*** Block opens ***

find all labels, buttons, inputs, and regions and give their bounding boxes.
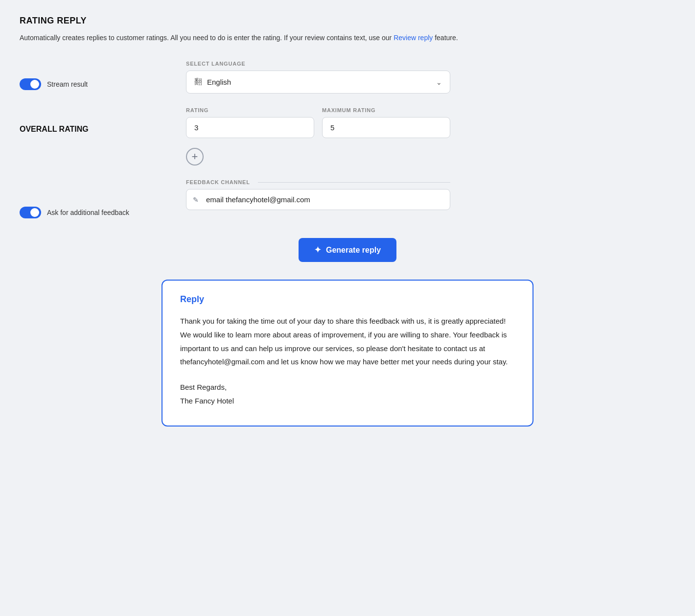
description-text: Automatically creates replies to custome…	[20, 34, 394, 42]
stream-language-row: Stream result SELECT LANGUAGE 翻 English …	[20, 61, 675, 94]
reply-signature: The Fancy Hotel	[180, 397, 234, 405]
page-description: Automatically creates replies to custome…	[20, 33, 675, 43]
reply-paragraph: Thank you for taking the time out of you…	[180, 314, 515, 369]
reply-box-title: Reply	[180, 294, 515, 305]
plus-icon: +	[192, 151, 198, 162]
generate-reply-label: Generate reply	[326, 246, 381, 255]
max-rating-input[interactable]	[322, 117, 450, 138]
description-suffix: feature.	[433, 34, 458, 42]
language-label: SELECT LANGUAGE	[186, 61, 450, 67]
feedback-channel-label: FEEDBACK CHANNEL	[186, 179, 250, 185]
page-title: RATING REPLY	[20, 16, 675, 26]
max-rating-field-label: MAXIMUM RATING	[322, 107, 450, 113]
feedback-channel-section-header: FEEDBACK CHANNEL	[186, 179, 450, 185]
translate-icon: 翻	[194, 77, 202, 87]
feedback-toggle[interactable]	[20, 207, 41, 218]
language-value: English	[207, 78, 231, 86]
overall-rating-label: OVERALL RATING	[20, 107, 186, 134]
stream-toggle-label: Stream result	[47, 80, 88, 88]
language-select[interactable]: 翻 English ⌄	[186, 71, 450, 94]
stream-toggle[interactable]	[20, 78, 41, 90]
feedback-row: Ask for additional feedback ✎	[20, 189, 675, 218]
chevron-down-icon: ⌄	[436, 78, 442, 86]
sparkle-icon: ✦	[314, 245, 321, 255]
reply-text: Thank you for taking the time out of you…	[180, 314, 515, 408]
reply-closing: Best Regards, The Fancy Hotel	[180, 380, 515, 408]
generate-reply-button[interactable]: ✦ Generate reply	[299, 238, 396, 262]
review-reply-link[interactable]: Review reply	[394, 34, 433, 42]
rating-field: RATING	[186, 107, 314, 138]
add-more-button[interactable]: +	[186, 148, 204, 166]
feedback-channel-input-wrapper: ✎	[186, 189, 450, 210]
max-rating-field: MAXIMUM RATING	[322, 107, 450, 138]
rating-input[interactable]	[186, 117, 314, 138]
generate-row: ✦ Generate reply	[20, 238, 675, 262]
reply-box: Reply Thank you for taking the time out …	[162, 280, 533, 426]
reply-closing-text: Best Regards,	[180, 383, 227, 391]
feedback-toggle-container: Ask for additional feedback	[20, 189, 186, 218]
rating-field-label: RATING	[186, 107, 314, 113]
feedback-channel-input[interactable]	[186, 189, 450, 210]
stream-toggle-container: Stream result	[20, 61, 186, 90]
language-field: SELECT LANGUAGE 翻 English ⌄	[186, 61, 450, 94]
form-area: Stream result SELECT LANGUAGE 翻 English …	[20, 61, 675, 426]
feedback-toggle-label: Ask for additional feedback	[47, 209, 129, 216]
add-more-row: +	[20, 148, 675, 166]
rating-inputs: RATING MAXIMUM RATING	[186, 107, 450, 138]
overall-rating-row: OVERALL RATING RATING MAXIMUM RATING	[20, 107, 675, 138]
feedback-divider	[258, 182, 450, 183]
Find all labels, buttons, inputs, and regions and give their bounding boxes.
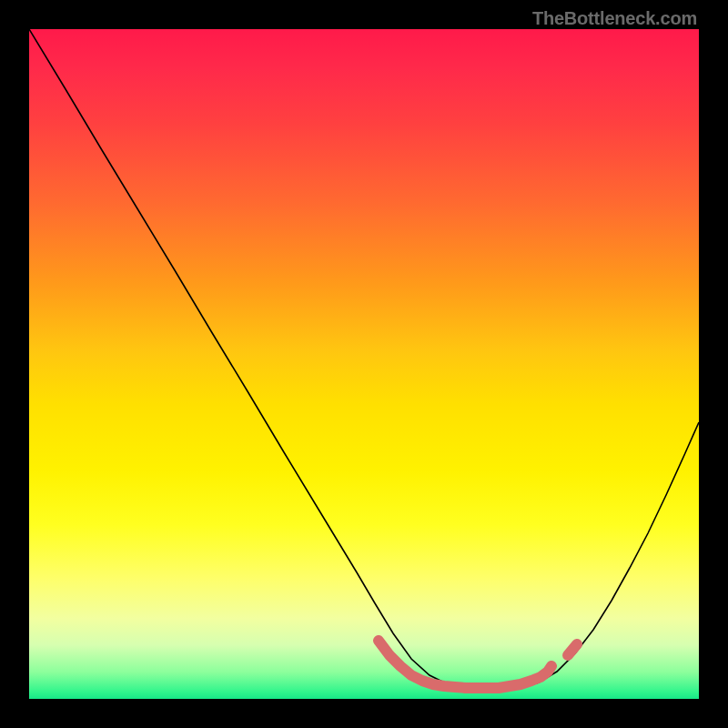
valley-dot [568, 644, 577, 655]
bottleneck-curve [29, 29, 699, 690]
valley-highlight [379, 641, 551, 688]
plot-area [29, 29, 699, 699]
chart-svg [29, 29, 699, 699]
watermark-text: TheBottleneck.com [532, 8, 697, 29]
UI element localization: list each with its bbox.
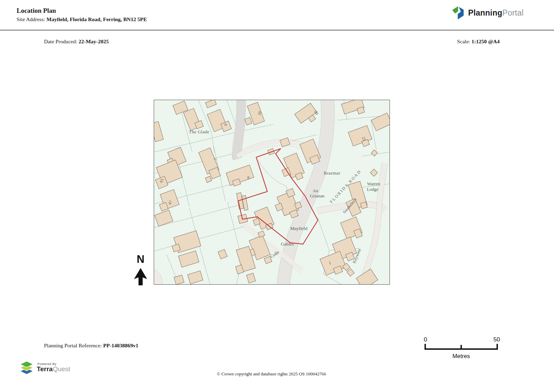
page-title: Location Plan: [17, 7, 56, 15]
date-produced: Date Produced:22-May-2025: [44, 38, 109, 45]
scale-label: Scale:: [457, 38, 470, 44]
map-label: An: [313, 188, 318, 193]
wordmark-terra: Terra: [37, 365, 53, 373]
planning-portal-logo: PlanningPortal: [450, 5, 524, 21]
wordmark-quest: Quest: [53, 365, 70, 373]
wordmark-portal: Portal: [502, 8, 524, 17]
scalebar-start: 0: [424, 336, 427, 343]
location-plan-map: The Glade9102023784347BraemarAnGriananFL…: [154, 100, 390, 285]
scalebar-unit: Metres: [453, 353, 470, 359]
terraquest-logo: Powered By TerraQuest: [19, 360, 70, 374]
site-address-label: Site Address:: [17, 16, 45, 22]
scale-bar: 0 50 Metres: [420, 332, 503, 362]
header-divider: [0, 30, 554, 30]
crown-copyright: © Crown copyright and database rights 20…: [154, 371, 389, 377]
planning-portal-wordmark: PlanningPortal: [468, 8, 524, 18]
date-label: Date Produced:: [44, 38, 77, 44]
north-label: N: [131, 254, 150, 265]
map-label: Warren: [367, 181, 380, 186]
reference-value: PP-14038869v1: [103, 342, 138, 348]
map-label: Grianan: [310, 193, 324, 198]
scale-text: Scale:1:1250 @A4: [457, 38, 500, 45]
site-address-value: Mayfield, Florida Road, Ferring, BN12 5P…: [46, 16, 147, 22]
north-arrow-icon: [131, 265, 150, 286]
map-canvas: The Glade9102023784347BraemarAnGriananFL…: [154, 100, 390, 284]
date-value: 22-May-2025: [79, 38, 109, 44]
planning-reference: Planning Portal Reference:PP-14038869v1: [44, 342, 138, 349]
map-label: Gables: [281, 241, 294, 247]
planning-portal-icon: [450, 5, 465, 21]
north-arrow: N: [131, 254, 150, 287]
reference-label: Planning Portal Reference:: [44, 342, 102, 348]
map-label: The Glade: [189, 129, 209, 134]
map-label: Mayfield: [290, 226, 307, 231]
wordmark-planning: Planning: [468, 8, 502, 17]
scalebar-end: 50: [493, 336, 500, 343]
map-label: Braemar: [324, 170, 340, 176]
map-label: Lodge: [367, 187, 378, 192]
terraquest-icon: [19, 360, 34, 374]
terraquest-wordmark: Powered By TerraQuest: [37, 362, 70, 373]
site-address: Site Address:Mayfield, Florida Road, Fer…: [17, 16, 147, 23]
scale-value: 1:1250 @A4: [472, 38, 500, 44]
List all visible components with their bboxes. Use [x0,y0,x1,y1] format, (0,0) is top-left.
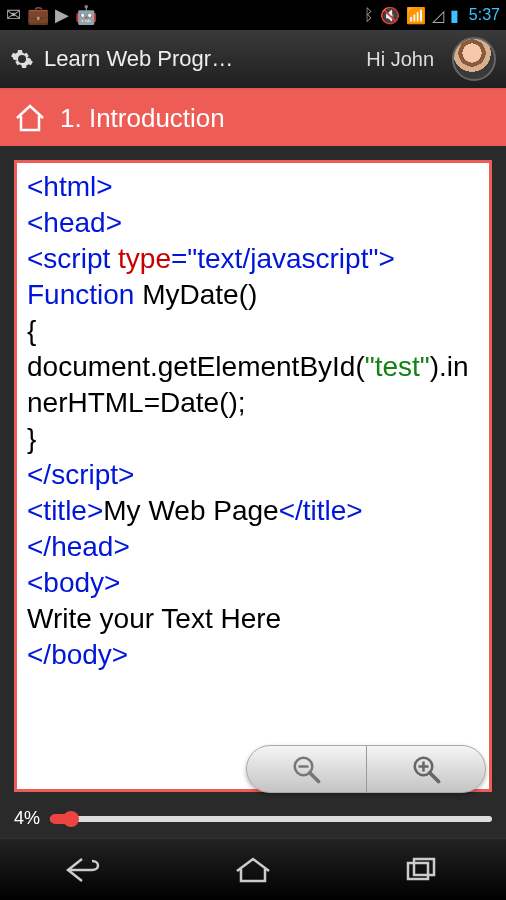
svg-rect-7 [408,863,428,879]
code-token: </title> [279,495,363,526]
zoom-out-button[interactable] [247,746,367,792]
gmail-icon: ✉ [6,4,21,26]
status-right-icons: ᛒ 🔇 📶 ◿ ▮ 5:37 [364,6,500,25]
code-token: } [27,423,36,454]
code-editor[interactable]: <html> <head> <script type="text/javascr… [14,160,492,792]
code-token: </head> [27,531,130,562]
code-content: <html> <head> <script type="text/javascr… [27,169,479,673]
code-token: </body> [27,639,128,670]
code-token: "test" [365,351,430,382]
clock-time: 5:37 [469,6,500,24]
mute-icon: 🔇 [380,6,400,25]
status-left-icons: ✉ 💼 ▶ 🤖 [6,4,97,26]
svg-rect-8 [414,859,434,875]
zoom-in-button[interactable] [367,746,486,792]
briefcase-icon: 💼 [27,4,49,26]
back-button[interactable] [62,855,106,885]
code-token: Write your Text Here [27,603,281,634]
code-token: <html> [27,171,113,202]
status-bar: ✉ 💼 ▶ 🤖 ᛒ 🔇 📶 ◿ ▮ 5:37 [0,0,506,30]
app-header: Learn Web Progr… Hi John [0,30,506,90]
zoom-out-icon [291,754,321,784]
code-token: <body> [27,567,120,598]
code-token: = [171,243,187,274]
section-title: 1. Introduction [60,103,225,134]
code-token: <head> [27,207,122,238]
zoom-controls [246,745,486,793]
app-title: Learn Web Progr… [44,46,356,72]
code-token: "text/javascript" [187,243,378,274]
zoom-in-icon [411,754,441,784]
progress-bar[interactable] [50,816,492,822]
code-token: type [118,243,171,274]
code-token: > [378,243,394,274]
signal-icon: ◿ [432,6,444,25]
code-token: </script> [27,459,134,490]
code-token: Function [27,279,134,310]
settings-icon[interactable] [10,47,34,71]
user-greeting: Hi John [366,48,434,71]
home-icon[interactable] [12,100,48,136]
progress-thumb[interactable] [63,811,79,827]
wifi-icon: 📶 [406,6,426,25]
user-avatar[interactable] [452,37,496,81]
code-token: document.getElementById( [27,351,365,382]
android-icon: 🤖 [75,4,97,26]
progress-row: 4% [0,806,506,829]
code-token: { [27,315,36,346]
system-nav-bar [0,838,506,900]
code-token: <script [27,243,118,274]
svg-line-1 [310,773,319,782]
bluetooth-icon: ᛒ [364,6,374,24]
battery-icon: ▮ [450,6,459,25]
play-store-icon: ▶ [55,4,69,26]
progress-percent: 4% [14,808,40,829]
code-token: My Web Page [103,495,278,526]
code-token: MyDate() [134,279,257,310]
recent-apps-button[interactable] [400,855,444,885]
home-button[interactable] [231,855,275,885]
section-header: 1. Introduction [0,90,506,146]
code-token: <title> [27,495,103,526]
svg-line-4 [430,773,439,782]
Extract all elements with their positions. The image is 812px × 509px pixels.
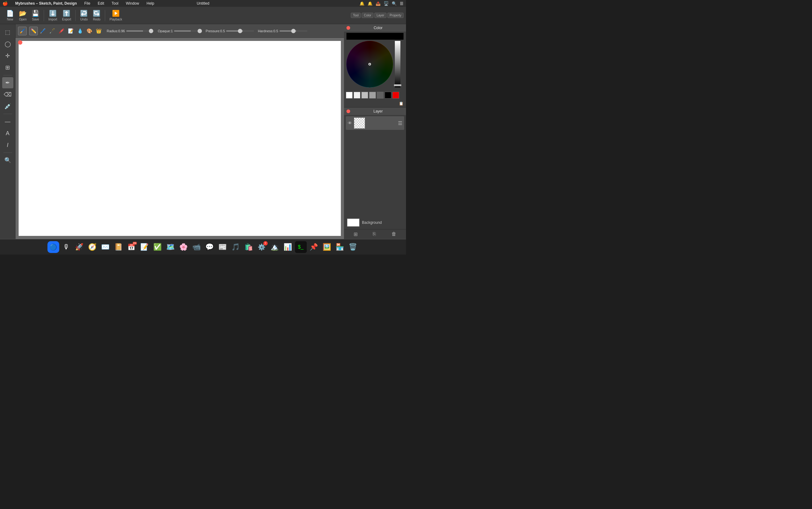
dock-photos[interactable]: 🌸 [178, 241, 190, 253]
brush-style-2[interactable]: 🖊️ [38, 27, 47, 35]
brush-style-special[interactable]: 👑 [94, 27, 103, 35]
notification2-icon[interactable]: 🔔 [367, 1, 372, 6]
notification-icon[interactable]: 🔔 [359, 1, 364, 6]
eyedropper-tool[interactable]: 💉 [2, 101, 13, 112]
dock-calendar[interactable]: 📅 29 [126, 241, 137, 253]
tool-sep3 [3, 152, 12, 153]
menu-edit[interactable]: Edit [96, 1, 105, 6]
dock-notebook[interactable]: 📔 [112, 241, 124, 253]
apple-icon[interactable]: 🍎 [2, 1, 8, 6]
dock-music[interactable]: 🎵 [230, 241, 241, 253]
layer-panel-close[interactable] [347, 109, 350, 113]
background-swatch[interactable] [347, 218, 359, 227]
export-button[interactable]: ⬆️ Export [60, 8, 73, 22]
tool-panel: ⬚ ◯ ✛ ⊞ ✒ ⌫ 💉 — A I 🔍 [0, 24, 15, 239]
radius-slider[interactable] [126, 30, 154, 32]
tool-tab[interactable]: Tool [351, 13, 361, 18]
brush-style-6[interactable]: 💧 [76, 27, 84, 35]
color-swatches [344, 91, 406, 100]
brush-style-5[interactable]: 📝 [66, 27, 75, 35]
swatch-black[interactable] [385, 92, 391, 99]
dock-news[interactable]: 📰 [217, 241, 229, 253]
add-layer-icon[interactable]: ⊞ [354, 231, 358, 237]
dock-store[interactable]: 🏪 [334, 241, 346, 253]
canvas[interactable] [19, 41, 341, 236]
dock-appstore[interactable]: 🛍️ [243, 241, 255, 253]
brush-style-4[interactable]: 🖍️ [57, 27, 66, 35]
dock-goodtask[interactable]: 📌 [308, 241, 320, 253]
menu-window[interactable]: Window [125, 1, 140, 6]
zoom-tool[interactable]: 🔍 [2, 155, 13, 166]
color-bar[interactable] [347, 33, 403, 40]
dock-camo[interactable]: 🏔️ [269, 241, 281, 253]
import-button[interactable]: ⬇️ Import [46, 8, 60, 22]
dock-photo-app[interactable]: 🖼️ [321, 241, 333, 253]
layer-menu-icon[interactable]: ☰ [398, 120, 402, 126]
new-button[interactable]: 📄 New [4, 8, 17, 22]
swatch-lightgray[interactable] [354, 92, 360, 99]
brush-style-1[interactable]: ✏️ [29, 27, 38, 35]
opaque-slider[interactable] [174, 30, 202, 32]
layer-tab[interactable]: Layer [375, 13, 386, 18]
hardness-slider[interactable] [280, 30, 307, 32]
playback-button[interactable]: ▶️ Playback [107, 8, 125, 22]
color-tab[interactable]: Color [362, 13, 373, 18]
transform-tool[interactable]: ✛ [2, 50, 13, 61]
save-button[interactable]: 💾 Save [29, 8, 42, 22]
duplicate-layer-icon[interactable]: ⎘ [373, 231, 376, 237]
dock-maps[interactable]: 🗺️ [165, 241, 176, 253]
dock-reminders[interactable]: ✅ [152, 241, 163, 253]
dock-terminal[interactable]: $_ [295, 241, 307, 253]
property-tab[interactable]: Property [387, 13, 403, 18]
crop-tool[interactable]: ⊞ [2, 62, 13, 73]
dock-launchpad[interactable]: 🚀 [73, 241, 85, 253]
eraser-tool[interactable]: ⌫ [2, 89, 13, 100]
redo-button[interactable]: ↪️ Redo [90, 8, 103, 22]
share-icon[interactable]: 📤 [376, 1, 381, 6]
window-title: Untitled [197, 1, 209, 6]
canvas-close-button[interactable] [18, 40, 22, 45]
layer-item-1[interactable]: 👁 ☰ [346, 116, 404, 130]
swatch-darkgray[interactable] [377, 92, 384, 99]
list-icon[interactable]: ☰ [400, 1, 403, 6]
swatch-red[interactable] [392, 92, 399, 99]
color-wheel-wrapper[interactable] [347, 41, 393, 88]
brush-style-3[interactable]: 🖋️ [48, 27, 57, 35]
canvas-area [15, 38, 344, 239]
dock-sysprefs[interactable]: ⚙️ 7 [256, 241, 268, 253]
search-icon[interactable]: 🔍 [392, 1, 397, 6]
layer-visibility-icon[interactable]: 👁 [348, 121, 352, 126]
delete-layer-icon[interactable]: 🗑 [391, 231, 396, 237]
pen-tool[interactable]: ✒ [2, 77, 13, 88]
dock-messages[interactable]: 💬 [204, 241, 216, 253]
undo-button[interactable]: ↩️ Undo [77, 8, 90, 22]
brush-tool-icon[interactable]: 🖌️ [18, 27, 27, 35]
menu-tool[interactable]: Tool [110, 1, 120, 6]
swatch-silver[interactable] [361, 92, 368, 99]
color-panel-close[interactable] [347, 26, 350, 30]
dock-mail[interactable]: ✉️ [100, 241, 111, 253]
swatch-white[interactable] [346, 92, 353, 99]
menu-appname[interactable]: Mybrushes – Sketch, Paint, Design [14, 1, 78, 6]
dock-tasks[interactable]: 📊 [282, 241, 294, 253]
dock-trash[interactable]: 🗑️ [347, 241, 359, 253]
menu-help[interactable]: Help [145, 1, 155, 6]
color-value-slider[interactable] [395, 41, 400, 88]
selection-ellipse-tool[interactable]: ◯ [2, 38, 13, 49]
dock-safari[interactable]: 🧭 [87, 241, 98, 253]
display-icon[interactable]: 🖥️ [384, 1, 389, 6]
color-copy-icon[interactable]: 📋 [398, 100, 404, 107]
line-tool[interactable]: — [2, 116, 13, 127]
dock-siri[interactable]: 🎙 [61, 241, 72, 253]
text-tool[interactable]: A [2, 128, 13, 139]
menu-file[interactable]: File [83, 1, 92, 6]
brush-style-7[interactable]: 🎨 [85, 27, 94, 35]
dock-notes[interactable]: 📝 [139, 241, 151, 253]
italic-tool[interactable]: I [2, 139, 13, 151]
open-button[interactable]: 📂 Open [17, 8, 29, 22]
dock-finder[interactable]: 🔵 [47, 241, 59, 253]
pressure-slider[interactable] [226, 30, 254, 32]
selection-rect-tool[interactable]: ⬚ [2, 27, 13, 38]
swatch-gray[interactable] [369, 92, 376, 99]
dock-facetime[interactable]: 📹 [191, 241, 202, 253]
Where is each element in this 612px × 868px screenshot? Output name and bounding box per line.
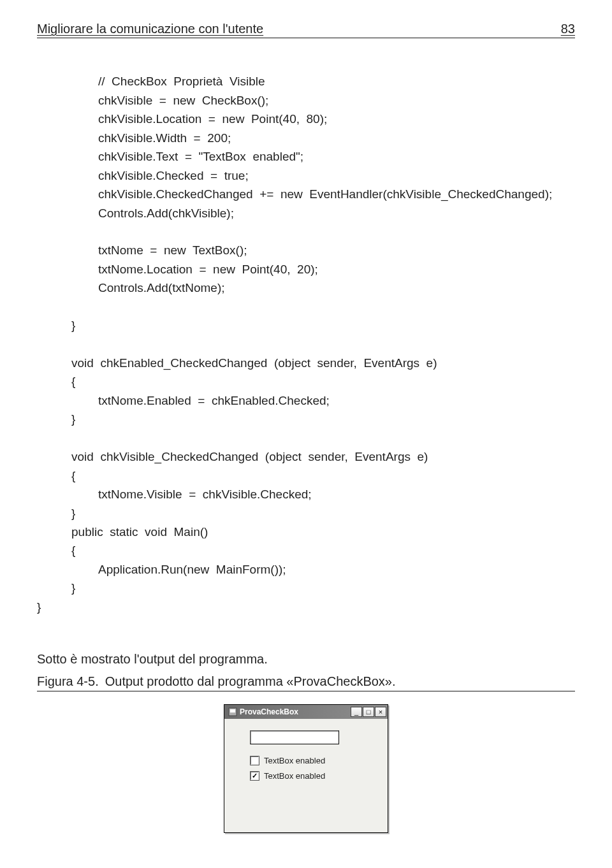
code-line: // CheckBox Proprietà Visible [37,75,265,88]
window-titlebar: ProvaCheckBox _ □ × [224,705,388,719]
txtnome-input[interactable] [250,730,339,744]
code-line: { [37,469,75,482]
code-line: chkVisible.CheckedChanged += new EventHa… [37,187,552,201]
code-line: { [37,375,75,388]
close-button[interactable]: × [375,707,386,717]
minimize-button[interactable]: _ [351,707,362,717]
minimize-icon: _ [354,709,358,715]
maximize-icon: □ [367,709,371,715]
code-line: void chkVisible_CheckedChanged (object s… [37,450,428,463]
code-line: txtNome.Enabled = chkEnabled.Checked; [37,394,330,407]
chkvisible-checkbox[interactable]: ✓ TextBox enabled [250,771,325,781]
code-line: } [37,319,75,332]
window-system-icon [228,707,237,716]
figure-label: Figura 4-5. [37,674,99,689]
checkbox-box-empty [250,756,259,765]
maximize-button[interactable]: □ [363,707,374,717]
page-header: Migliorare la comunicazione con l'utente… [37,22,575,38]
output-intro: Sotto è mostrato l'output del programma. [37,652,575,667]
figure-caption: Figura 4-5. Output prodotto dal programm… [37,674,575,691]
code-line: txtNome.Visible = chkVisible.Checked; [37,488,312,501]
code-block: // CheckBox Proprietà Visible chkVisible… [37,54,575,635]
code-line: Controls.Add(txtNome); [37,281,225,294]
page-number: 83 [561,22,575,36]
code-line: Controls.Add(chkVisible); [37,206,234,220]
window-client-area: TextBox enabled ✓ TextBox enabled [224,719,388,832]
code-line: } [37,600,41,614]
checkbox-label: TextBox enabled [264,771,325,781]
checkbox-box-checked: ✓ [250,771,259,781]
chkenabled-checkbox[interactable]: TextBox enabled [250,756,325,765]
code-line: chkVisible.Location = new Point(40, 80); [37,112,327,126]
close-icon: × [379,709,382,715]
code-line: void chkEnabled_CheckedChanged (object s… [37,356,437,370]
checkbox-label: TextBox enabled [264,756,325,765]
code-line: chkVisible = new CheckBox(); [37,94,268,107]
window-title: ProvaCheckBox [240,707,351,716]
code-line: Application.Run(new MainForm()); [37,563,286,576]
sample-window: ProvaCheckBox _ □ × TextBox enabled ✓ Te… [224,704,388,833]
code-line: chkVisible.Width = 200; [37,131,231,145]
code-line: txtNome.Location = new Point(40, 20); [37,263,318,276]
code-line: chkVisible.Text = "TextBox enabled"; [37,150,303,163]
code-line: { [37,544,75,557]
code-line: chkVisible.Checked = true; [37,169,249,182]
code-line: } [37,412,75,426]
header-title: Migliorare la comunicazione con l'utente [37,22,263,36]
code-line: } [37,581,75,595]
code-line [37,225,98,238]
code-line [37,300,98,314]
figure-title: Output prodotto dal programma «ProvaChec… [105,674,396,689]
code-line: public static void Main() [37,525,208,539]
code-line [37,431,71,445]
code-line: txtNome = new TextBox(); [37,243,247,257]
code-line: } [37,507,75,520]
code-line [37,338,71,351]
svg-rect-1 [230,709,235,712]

*** Block closes ***

* [Instructions for the task]: List all lines in the material containing the string "rect".

* [Answer to the exercise]:
svg-rect-7 [408,863,428,879]
svg-rect-8 [414,859,434,875]
selection-rect-tool[interactable]: ⬚ [2, 27, 13, 38]
svg-rect-1 [230,709,235,712]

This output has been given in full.